We have all had to work with annoying team members in business. If you are not their manager, it’s tempting to just walk away, tune them out, or react sharply, but these reactions are not appropriate for managers, and are equally ineffective for peers and team mates. Remember that annoying doesn’t mean non-productive – these may be top performers, with critical business skills.
Just as importantly, remember that annoying doesn’t usually work both ways. You may be annoying other people without even recognizing it. In either case, you need to understand the dynamics to maximize team performance, and for your own sanity and satisfaction. For any relationship to be maximally productive, both parties must actively manage the relationship.
The good news is that you can learn to deal with well-meaning peers and people you manage, by employing a set of proven tactics, as outlined in a new book, “Managing Annoying People,” from veteran business leader and workplace consultant Ilene Marcus. As a long-time business advisor, I fully support her key pragmatic relationship strategies, which I paraphrase here as follows:
Prevent others from sapping your energy. Limit your meetings with annoyers to small doses, optimally timed to allow a natural exit, perhaps just before a required meeting or event. Be proactive in this approach, rather than practicing avoidance or trying to tune out. Practice smiling and keep your vibes positive to prevent frustration.
Tune your relationship dynamic to be more effective. Some people are “high-maintenance,” and annoyingly take excessive time to provide details and ask questions. For these, you need keep your message direct, unemotional, and to the point. Use calming and neutral settings, and forcefully turn the focus back to the issue at hand.
Set clear relationship boundaries and honor them. Manager versus employee relationships can be annoying when boundaries are not respected.
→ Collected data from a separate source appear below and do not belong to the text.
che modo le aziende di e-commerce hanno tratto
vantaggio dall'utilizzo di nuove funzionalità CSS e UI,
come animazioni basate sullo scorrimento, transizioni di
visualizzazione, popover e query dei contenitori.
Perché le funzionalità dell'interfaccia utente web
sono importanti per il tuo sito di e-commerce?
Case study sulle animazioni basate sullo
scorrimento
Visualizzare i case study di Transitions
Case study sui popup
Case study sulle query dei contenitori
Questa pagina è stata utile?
Team members may forget you are now the boss, or anyone can make inappropriate comments or demands. Draw the lines of intent and expectations clearly, and never allow yourself to be the prey.
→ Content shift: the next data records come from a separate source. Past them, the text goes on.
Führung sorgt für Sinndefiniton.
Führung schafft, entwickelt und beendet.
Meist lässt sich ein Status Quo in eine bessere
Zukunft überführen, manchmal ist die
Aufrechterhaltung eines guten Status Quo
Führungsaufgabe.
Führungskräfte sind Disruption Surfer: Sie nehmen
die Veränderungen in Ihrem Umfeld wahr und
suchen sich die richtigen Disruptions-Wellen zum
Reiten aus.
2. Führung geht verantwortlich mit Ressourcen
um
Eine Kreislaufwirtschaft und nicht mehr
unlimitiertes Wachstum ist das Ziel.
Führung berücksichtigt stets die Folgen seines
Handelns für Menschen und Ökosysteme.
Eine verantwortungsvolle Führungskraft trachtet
Overtly manage your time, and declare constraints. Share the timetable at the start of a discussion and stick to it. For example, declare you have another meeting in fifteen minutes, or must leave in ten minutes. Use all the known methods for orchestrating a meeting effectively, or sandwich interactions between known limiting events.
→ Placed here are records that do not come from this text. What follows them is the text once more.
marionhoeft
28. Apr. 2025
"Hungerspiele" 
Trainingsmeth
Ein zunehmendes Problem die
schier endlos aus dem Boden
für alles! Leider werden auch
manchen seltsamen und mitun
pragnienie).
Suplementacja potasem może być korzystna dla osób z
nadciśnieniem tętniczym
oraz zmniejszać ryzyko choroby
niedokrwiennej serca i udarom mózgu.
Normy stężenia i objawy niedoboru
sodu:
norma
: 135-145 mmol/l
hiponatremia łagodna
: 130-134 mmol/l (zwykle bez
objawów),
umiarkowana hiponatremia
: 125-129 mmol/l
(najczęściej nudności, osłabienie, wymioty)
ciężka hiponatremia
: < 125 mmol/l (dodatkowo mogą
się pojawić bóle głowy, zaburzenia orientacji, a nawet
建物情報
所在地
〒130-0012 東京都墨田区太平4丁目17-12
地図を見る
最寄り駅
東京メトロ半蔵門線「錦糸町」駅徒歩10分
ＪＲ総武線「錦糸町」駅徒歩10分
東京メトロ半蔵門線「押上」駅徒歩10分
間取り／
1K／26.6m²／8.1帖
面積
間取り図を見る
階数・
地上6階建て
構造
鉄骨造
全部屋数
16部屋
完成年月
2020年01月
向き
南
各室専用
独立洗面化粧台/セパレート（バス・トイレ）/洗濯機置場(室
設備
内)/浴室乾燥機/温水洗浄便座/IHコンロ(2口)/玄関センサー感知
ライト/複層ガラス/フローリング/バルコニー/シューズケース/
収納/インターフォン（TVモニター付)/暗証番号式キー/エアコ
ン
Monitor your own nonverbal body language. Don’t assume that others won’t see your frustration and stress. You can’t change others directly to eliminate their annoying behavior, but you can change your own to improve the effectiveness of each interaction. Send a message of being open and engaged, and smile like you have a secret.
Show consistency in all interactions. The art of productive relationships and leadership are tied to your ability to size up a situation and apply the right tactic consistently. That builds trust, reliability, and responsiveness all around. Be brutally honest with yourself about what is triggering your actions which increase annoyance.
Separate keeping busy from producing results. We all know annoying people who are always too busy, but generate minimal output. Give clear direction and challenge people to product results, rather than tolerate or listen to how busy they are. Incent your peers and team members with meaningful requests, and reward productive efforts.
How you handle annoying team members and keep their behavior from sabotaging you and the rest of the team is the test of your productivity and career potential. If you are annoyed, remember not to respond with one of the three wrong reactions – fight, flight, or freeze. The right reaction is to focus – gather the basket of tactics outlined here, and manage full speed ahead.